Submission Deadline: 28 February 2025 View: 636 Submit to Special Issue
Prof. Lianbo Ma, Northeastern University, China
Prof. Yan Pei, the University of Aizu, Japan
Prof. Shi Cheng, Shaanxi Normal University, China
Prof. Chaomin Luo, Mississippi State University, USA
Deep neural networks have demonstrated substantial promise in a wide range of real-world applications, primarily owing to their intricate architectures developed by domain experts. Nevertheless, the architectural design process often proves labor-intensive. These challenges have placed significant constraints on the further advancement of deep neural networks, consequently fueling the emergence of Neural Architecture Search (NAS). The architectures designed by NAS have recently exhibited superior performance in many tasks compared to manually designed counterparts, consequently gaining traction in the deep learning field.
Specifically, NAS commences by defining a search space encompassing all potential architectures. It subsequently employs a well-crafted search strategy to identify the optimal architecture. Throughout the search process, NAS must assess the performance of each explored architecture to guide the search strategy effectively. The NAS problem is inherently challenging due to the presence of multiple challenges, such as the complex constraints, discrete representations, bi-level structures, computationally expensive characteristics, and multiple conflicting objectives.
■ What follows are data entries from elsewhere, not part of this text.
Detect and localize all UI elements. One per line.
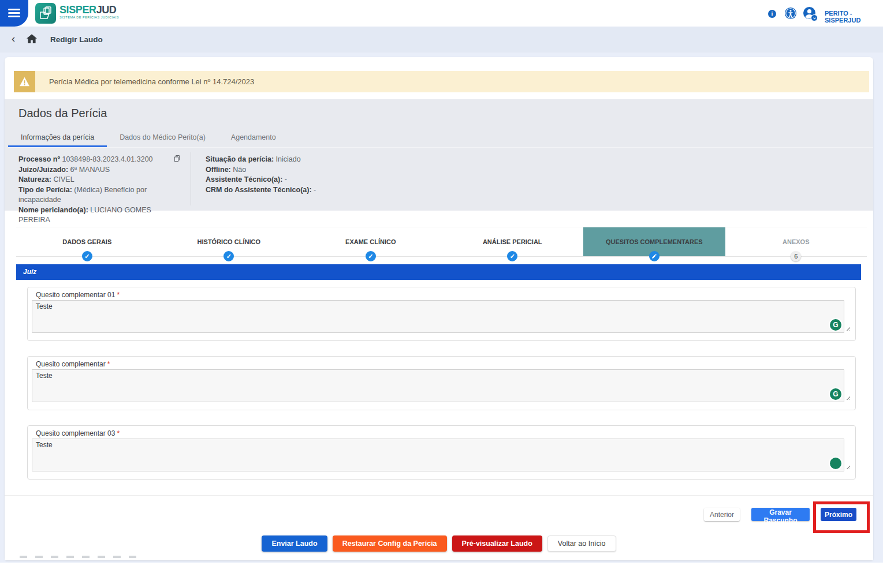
quesito-box-3: Quesito complementar 03* Teste xyxy=(27,425,856,480)
hamburger-bar xyxy=(8,16,20,17)
hamburger-menu-button[interactable] xyxy=(0,0,28,27)
restaurar-config-button[interactable]: Restaurar Config da Perícia xyxy=(333,535,447,552)
previsualizar-laudo-button[interactable]: Pré-visualizar Laudo xyxy=(452,535,542,552)
step-exame-clinico[interactable]: EXAME CLÍNICO ✓ xyxy=(300,227,442,256)
hamburger-bar xyxy=(8,9,20,10)
logo-text-secondary: JUD xyxy=(96,4,117,16)
pericia-info-right-column: Situação da perícia: Iniciado Offline: N… xyxy=(206,155,437,195)
tab-agendamento[interactable]: Agendamento xyxy=(218,129,289,147)
laudo-step-tabs: DADOS GERAIS ✓ HISTÓRICO CLÍNICO ✓ EXAME… xyxy=(16,227,867,257)
home-button[interactable] xyxy=(27,34,37,46)
hamburger-bar xyxy=(8,12,20,14)
step-complete-check-icon: ✓ xyxy=(507,251,517,261)
step-editing-pencil-icon xyxy=(649,251,660,261)
info-field-situacao: Situação da perícia: Iniciado xyxy=(206,155,437,165)
section-title: Dados da Perícia xyxy=(18,107,107,120)
quesito-textarea-2[interactable]: Teste xyxy=(32,369,844,402)
grammarly-icon[interactable]: G xyxy=(830,319,841,331)
quesito-textarea-1[interactable]: Teste xyxy=(32,300,844,333)
app-header: SISPERJUD SISTEMA DE PERÍCIAS JUDICIAIS … xyxy=(0,0,883,27)
pericia-tabs: Informações da perícia Dados do Médico P… xyxy=(8,129,873,148)
step-complete-check-icon: ✓ xyxy=(82,251,92,261)
page-title: Redigir Laudo xyxy=(50,35,103,44)
textarea-resize-handle[interactable] xyxy=(845,464,850,469)
textarea-resize-handle[interactable] xyxy=(845,325,850,331)
gravar-rascunho-button[interactable]: Gravar Rascunho xyxy=(751,508,810,521)
grammarly-icon-loading[interactable] xyxy=(830,458,841,469)
juiz-group-header: Juíz xyxy=(16,264,861,280)
info-field-natureza: Natureza: CIVEL xyxy=(18,175,183,185)
step-analise-pericial[interactable]: ANÁLISE PERICIAL ✓ xyxy=(442,227,584,256)
quesito-label: Quesito complementar 03* xyxy=(36,429,120,437)
warning-message: Perícia Médica por telemedicina conforme… xyxy=(35,77,254,86)
quesito-label: Quesito complementar 01* xyxy=(36,291,120,299)
grammarly-icon[interactable]: G xyxy=(830,388,841,400)
textarea-resize-handle[interactable] xyxy=(845,395,850,400)
info-field-assistente: Assistente Técnico(a): - xyxy=(206,175,437,185)
quesito-box-2: Quesito complementar* Teste G xyxy=(27,356,856,410)
info-field-processo: Processo nº 1038498-83.2023.4.01.3200 xyxy=(18,155,183,165)
voltar-inicio-button[interactable]: Voltar ao Início xyxy=(547,535,616,552)
info-field-tipo-pericia: Tipo de Perícia: (Médica) Benefício por … xyxy=(18,185,183,205)
quesito-box-1: Quesito complementar 01* Teste G xyxy=(27,287,856,341)
info-field-crm-assistente: CRM do Assistente Técnico(a): - xyxy=(206,185,437,196)
tab-informacoes-pericia[interactable]: Informações da perícia xyxy=(8,129,107,147)
warning-triangle-icon xyxy=(19,77,30,87)
anterior-button[interactable]: Anterior xyxy=(704,508,740,521)
step-historico-clinico[interactable]: HISTÓRICO CLÍNICO ✓ xyxy=(158,227,300,256)
info-field-nome-periciando: Nome periciando(a): LUCIANO GOMES PEREIR… xyxy=(18,205,183,226)
column-divider xyxy=(191,152,191,205)
app-logo: SISPERJUD SISTEMA DE PERÍCIAS JUDICIAIS xyxy=(59,5,119,20)
quesito-textarea-3[interactable]: Teste xyxy=(32,439,844,471)
step-count-badge: 6 xyxy=(791,251,801,261)
user-role-label: PERITO - SISPERJUD xyxy=(825,10,883,24)
copy-icon xyxy=(173,154,181,163)
info-icon[interactable]: i xyxy=(768,10,776,18)
enviar-laudo-button[interactable]: Enviar Laudo xyxy=(262,535,327,552)
quesito-label: Quesito complementar* xyxy=(36,360,110,368)
step-complete-check-icon: ✓ xyxy=(223,251,234,261)
required-asterisk: * xyxy=(107,360,110,368)
step-quesitos-complementares[interactable]: QUESITOS COMPLEMENTARES xyxy=(583,227,725,256)
wizard-footer-nav: Anterior Gravar Rascunho Próximo xyxy=(5,495,873,532)
required-asterisk: * xyxy=(117,291,120,299)
warning-icon-box xyxy=(14,71,35,92)
app-window: SISPERJUD SISTEMA DE PERÍCIAS JUDICIAIS … xyxy=(0,0,883,588)
accessibility-icon[interactable] xyxy=(784,7,797,20)
tab-dados-medico-perito[interactable]: Dados do Médico Perito(a) xyxy=(107,129,218,147)
breadcrumb-bar: ‹ Redigir Laudo xyxy=(0,27,883,53)
pericia-info-left-column: Processo nº 1038498-83.2023.4.01.3200 Ju… xyxy=(18,155,183,226)
home-icon xyxy=(27,34,37,44)
warning-banner: Perícia Médica por telemedicina conforme… xyxy=(14,71,869,92)
required-asterisk: * xyxy=(117,429,120,437)
copy-process-number-button[interactable] xyxy=(173,154,181,165)
main-content-card: Perícia Médica por telemedicina conforme… xyxy=(5,57,873,560)
proximo-button[interactable]: Próximo xyxy=(821,508,856,521)
step-dados-gerais[interactable]: DADOS GERAIS ✓ xyxy=(16,227,158,256)
clipped-bottom-content-fragment xyxy=(20,556,138,558)
info-field-offline: Offline: Não xyxy=(206,165,437,175)
user-menu-chevron-icon[interactable] xyxy=(811,14,818,21)
back-button[interactable]: ‹ xyxy=(12,32,15,45)
step-complete-check-icon: ✓ xyxy=(366,251,376,261)
pericia-data-section: Dados da Perícia Informações da perícia … xyxy=(5,99,873,211)
step-anexos[interactable]: ANEXOS 6 xyxy=(725,227,867,256)
logo-text-primary: SISPER xyxy=(59,4,96,16)
documents-folder-icon xyxy=(39,6,53,20)
info-field-juizo: Juízo/Juizado: 6ª MANAUS xyxy=(18,165,183,175)
logo-subtitle: SISTEMA DE PERÍCIAS JUDICIAIS xyxy=(59,16,119,20)
app-logo-icon[interactable] xyxy=(35,3,56,24)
Recently, various methods for NAS have been introduced to mitigate the above challenges. In terms of optimization, multi/many objective, multimodal, and multi-task optimization approaches have been proposed to solve NAS problems. To improve search efficiency, researchers have designed weight inheritance, performance predictor, and zero-shot approaches, etc. Besides, NAS-based approaches have emerged in large numbers in many practical applications (e.g., point cloud recognition and industrial defect detection). Despite the demonstrated efficacy of existing ENAS methods, there remain unresolved challenges and unexplored directions, including uniform representation, cross-domain prediction, and reliable benchmarks.
Main Topics:
New multi-objective optimization for neural architecture search
Efficient crossover and mutation operator for population generation
Representation strategy for deep network architecture
Weight inheritance with high generalization for neural architecture search
Supernet with low memory overhead for weight inheritance
Data-efficient performance predictor for neural architecture search
Cross-domain performance predictor for neural architecture search
Pareto-wise performance predictor for neural architecture search
Parameter-agnostic zero-shot approach
New zero-shot indicators for neural architecture search
Large-scale search space benchmark
Large-scale optimization algorithms for neural architecture search
Real-world applications of efficient neural architecture search, e.g. image sequences, image analysis, face recognition, natural language processing, named entity recognition, text mining, network security, engineering problems, and financial and business data analysis, etc.